Toujours entre 2 avions, Shadi est un homme occupé, très occupé.
Nous avons débuté l’entretien au mois de Novembre.
Durant ces longs mois, Shadi n'aura sans cesse de m'échapper.
Soit car je n'ai su saisir le personnage
Soit car il préfère se protéger pour des raisons qui lui sont propres et que je respecte.
Avec Shadi, j'ai tenté de parler d'opéra, de jeux, de Magic qu'il affectionne, de ses origines allemande et libanaise, ainsi que des actuelles confrontations idéologiques et religieuses qui touchent notre civilisation
1) Shadi Torbey, bonjour, auriez-vous la gentillesse de vous présenter?
Je m’appelle Shadi Torbey, j’ai presque 40 ans, je vis à Bruxelles depuis 30 ans -je suis né en Allemagne, où j’ai passé mon enfance -mes parents ayant quitté le Liban à cause de la guerre civile.
Je suis agrégé de lettres -mais je n’ai jamais eu l’occasion de pratiquer le beau métier de professeur.

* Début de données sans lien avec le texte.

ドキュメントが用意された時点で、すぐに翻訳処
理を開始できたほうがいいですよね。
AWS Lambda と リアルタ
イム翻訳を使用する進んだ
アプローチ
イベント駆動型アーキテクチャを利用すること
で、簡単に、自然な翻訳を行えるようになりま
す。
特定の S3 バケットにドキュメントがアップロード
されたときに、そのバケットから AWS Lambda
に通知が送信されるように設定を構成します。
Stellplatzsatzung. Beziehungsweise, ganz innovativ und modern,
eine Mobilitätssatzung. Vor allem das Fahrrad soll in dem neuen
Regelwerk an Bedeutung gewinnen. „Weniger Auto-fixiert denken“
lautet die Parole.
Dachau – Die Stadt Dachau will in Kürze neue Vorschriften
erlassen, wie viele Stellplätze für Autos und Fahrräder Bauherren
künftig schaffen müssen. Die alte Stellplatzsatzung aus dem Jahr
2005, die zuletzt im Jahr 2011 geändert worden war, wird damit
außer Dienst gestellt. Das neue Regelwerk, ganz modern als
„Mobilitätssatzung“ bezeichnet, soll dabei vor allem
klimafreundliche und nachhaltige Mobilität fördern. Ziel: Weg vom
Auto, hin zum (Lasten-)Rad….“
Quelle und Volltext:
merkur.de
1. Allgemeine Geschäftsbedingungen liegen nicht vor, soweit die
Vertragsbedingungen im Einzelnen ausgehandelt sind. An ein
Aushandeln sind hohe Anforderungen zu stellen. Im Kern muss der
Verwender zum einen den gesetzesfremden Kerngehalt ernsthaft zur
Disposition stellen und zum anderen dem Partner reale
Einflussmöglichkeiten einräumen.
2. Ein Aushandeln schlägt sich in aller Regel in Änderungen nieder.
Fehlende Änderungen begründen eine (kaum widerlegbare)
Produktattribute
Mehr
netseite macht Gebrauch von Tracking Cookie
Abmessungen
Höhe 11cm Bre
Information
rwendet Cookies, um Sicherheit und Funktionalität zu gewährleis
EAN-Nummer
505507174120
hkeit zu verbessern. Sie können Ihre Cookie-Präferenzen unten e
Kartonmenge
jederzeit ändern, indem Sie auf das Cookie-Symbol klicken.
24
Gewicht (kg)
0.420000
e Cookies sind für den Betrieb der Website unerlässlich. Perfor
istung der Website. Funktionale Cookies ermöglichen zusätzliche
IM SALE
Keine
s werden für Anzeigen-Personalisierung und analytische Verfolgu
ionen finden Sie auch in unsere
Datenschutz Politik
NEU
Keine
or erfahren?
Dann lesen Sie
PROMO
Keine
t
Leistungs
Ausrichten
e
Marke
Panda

Mon autre passion, l’opéra, a été la plus forte, et cela fait plus de 15 ans que je chante professionnellement.
Je suis baryton-basse, j’interprète donc rarement les jeunes premiers (ces rôles sont le plus souvent écrits pour la voix de ténor), mais plutôt les vieux sages, les méchants diaboliques, les valets rusés et autres personnages ‘de caractère’.

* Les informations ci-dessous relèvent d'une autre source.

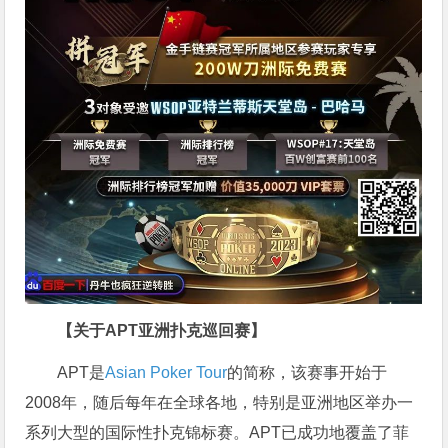
【关于APT亚洲扑克巡回赛】
APT是
Asian Poker Tour
的简称，该赛事开始于
2008年，随后每年在全球各地，特别是亚洲地区举办一
系列大型的国际性扑克锦标赛。APT已成功地覆盖了菲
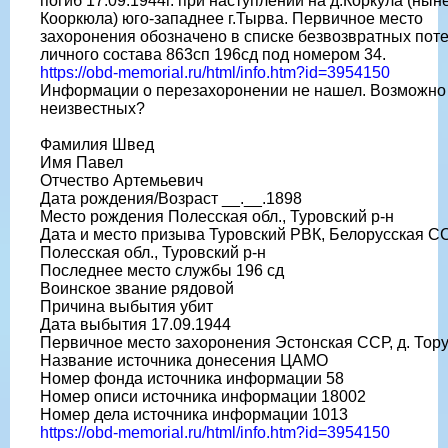
погиб 17.09.1944г. при наступлении на д.Коркула (нын
Кооркюла) юго-западнее г.Тырва. Первичное место
захоронения обозначено в списке безвозвратных пот
личного состава 863сп 196сд под номером 34.
https://obd-memorial.ru/html/info.htm?id=3954150
Информации о перезахоронении не нашел. Возможно 
неизвестных?
Фамилия Швед
Имя Павел
Отчество Артемьевич
Дата рождения/Возраст __.__.1898
Место рождения Полесская обл., Туровский р-н
Дата и место призыва Туровский РВК, Белорусская СС
Полесская обл., Туровский р-н
Последнее место службы 196 сд
Воинское звание рядовой
Причина выбытия убит
Дата выбытия 17.09.1944
Первичное место захоронения Эстонская ССР, д. Тор
Название источника донесения ЦАМО
Номер фонда источника информации 58
Номер описи источника информации 18002
Номер дела источника информации 1013
https://obd-memorial.ru/html/info.htm?id=3954150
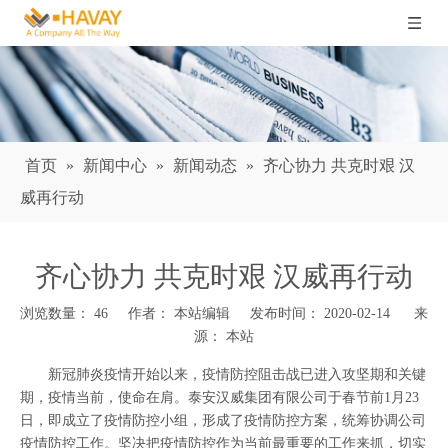
首页
»
新闻中心
»
新闻动态
»
齐心协力 共克时艰 汉
威再行动
齐心协力 共克时艰 汉威再行动
浏览数量：
46
作者： 本站编辑 发布时间： 2020-02-14 来
源：
本站
["wechat","weibo","qzone","douban","email"]
新冠肺炎疫情开始以来，疫情防控阻击战已进入攻坚期和关键
期，疫情当前，使命在肩。泰安汉威集团有限公司于春节前1月23
日，即成立了疫情防控小组，形成了疫情防控方案，统筹协调公司
疫情防控工作。坚决把疫情防控作为当前最重要的工作来抓，切实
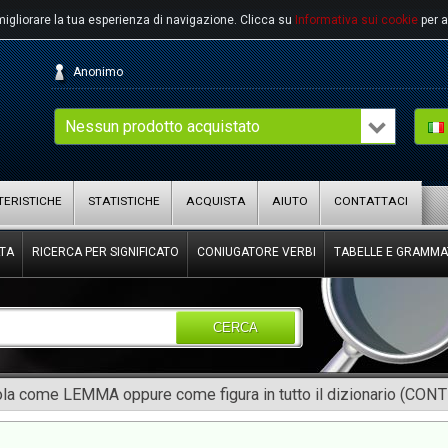
migliorare la tua esperienza di navigazione.
Clicca su
Informativa sui cookie
per a
Anonimo
Nessun prodotto acquistato
ERISTICHE
STATISTICHE
ACQUISTA
AIUTO
CONTATTACI
TA
RICERCA PER SIGNIFICATO
CONIUGATORE VERBI
TABELLE E GRAMMA
CERCA
rola come LEMMA oppure come figura in tutto il dizionario (CON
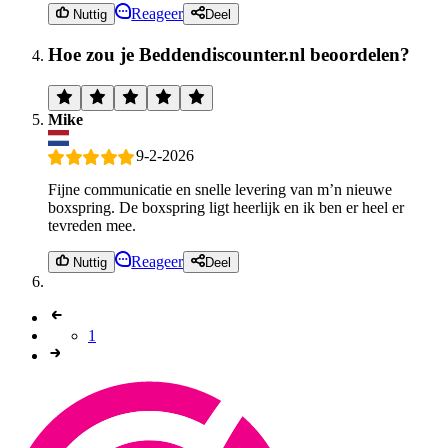
Reageer
Nuttig
Deel
Hoe zou je Beddendiscounter.nl beoordelen?
Mike
9-2-2026
Fijne communicatie en snelle levering van m’n nieuwe
boxspring. De boxspring ligt heerlijk en ik ben er heel er
tevreden mee.
Reageer
Nuttig
Deel
1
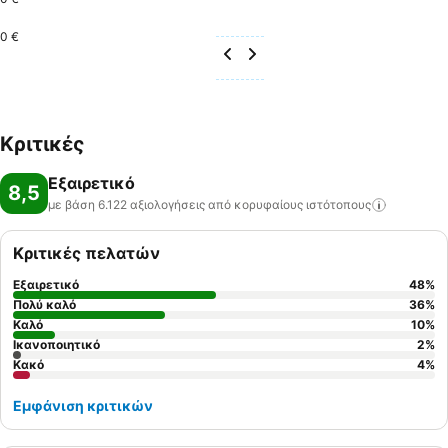
0 €
Κριτικές
Εξαιρετικό
8,5
με βάση 6.122 αξιολογήσεις από κορυφαίους
ιστότοπους
Κριτικές πελατών
Εξαιρετικό
48
%
Πολύ καλό
36
%
Καλό
10
%
Ικανοποιητικό
2
%
Κακό
4
%
Εμφάνιση κριτικών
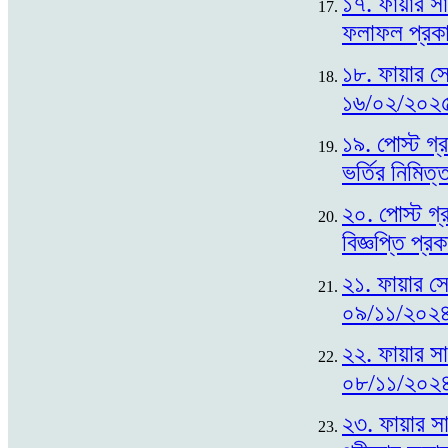
১৭. ফায়ার সা
ফলাফল প্রক
১৮. ফায়ার সে
১৬/০২/২০২৫
১৯. পোস্ট গ্র
ভর্তির নিমি
২০. পোস্ট গ্র
বিজ্ঞপ্তি প্
২১. ফায়ার সে
০৯/১১/২০২৪
২২. ফায়ার সায়
০৮/১১/২০২৪
২৩. ফায়ার সা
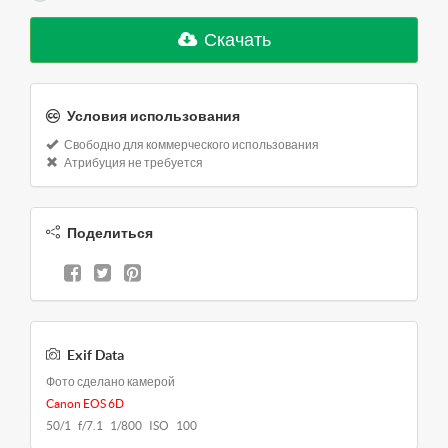
Скачать
Условия использования
Свободно для коммерческого использования
Атрибуция не требуется
Поделиться
Exif Data
Фото сделано камерой
Canon EOS 6D
50/1 f/7.1 1/800 ISO 100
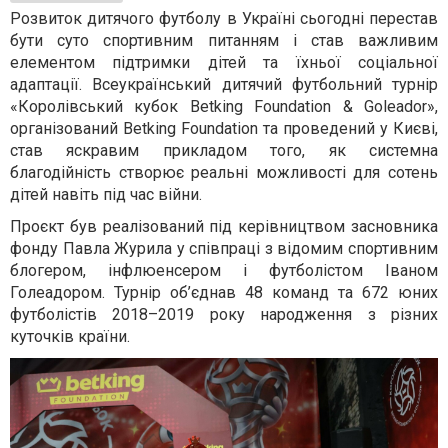
Розвиток дитячого футболу в Україні сьогодні перестав
бути суто спортивним питанням і став важливим
елементом підтримки дітей та їхньої соціальної
адаптації. Всеукраїнський дитячий футбольний турнір
«Королівський кубок Betking Foundation & Goleador»,
організований
Betking Foundation та проведений у Києві,
став яскравим прикладом того, як системна
благодійність створює реальні можливості для сотень
дітей навіть під час війни.
Проєкт був реалізований під керівництвом засновника
фонду Павла Журила у співпраці з відомим спортивним
блогером, інфлюенсером і футболістом Іваном
Голеадором. Турнір об’єднав 48 команд та 672 юних
футболістів 2018–2019 року народження з різних
куточків країни.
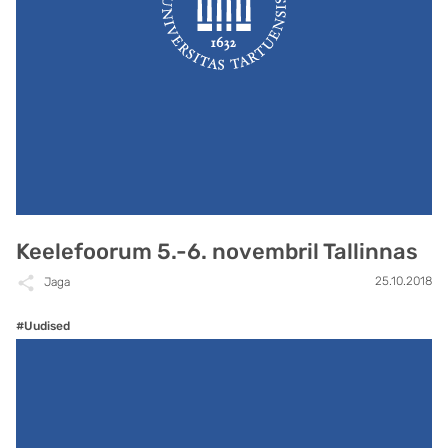
Keelefoorum 5.-6. novembril Tallinnas
25.10.2018
Jaga
#Uudised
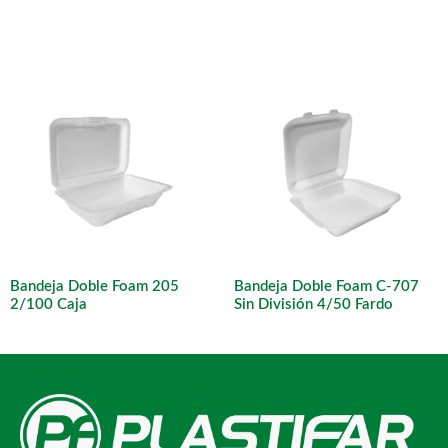
Bandeja Doble Foam 205
Bandeja Doble Foam C-707
2/100 Caja
Sin División 4/50 Fardo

Cela me correspond assez bien: je me souviens m’être dit, alors que j’étais tout gamin « Ça doit être assez embêtant pour un acteur de jouer Luke Skywalker… par contre Han Solo ou Dark Vador, ça c ‘est sûrement génial!».
2) L’opéra n’est pas une passion commune. Elle vous vient de vos parents ?

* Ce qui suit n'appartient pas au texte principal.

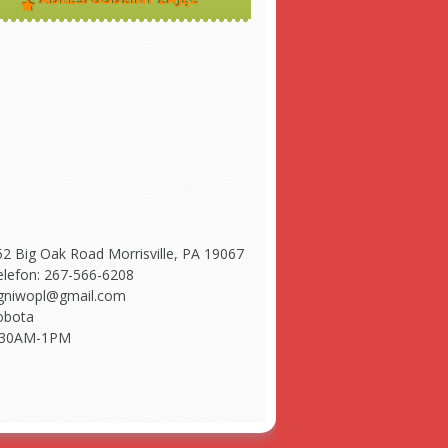
52 Big Oak Road Morrisville, PA 19067
elefon: 267-566-6208
gniwopl@gmail.com
obota
:30AM-1PM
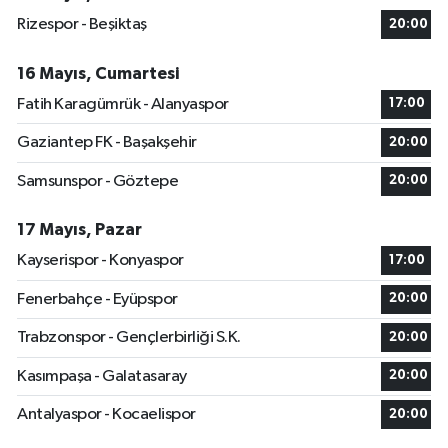
Rizespor - Beşiktaş
20:00
16 Mayıs, Cumartesi
Fatih Karagümrük - Alanyaspor
17:00
Gaziantep FK - Başakşehir
20:00
Samsunspor - Göztepe
20:00
17 Mayıs, Pazar
Kayserispor - Konyaspor
17:00
Fenerbahçe - Eyüpspor
20:00
Trabzonspor - Gençlerbirliği S.K.
20:00
Kasımpaşa - Galatasaray
20:00
Antalyaspor - Kocaelispor
20:00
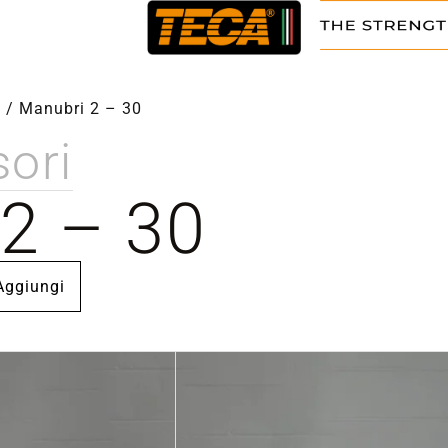
i
/
Manubri 2 – 30
ori
2 – 30
Aggiungi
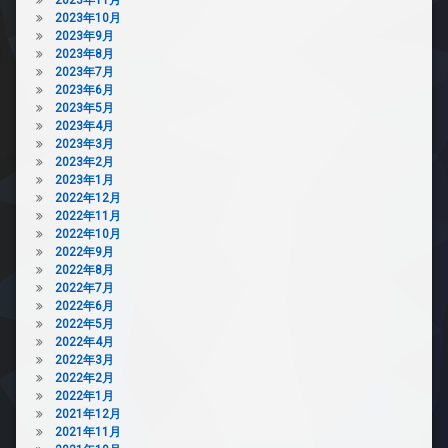
2023年10月
2023年9月
2023年8月
2023年7月
2023年6月
2023年5月
2023年4月
2023年3月
2023年2月
2023年1月
2022年12月
2022年11月
2022年10月
2022年9月
2022年8月
2022年7月
2022年6月
2022年5月
2022年4月
2022年3月
2022年2月
2022年1月
2021年12月
2021年11月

Qu’est-ce qui vous a animé dans sa pratique durant votre jeune, par rapport à d’autres arts comme le théâtre ou la musique peut-être plus accessible ?
On écoutait beaucoup de musique à la maison, mais pas souvent de l'opéra. Mon coup de foudre a eu lieu lorsque j’avais 15 ans, chez une tante de ma mère, grande passionnée d’opéra.
C’était justement la combinaison de musique et de théâtre qui m’a attiré: j’étais fasciné par le théâtre et le cinéma, et j’avais un vague projet de monter un groupe de rock, l’opéra répondait un peu, à sa façon, à ces deux envies.
3) Avant de venir au jeu, votre seconde passion. J’aimerai parler de vos origines.
Des parents libanais, une enfance en Allemagne, et une vie ensuite en Belgique.
Cela crée j’imagine une culture riche, peut-être complexe, mais avec des apports de 3 pays différents les uns des autres.
Souhaiteriez-vous nous parler tout d’abord malgré que vous n’y ayez pas vécu, du Liban ? Qu’est-ce que vos parents vous ont transmis de ce pays possédant un passé si riche?
J’ai l’impression que c’est assez difficile de séparer, dans ce que les parents nous transmettent, ce qui vient spécifiquement de leur(s) pays d’origine, et ce qui vient plus de leurs histoires familiales, des parcours personnels, etc…
Ce qui est probable, c’est que mon expérience d’une enfance sur trois pays (quatre si l’on compte un séjour de deux ans en Tunisie, où mon père était en poste) m’a amené à mettre certaines choses en perspective…
Peut-être que ma tendance à me sentir, où que je sois, à la fois chez moi et (un peu) étranger vient de là
4) C’est ce qui vous a donné l’envie de faire un métier où l’on voyage et mêlant des cultures différentes que ce soit par les compositeurs, musiciens ou chanteurs ? Vous retrouvez cette richesse dans votre métier ?
Mon coup de foudre pour l’opéra a eu lieu avec La flûte enchantée de Mozart –un opéra en langue allemande - alors que j’avais 15 ans, et que je n’étais plus retourné en Allemagne depuis 7 ans (et que je commençais vraiment à « perdre » cette langue, qui était presque une deuxième langue maternelle). Mais j’aurais peut-être eu le même coup de foudre avec Don Giovanni –je ne vais donc pas échafauder toute une théorie sur l’opéra comme archéologie du sentiment.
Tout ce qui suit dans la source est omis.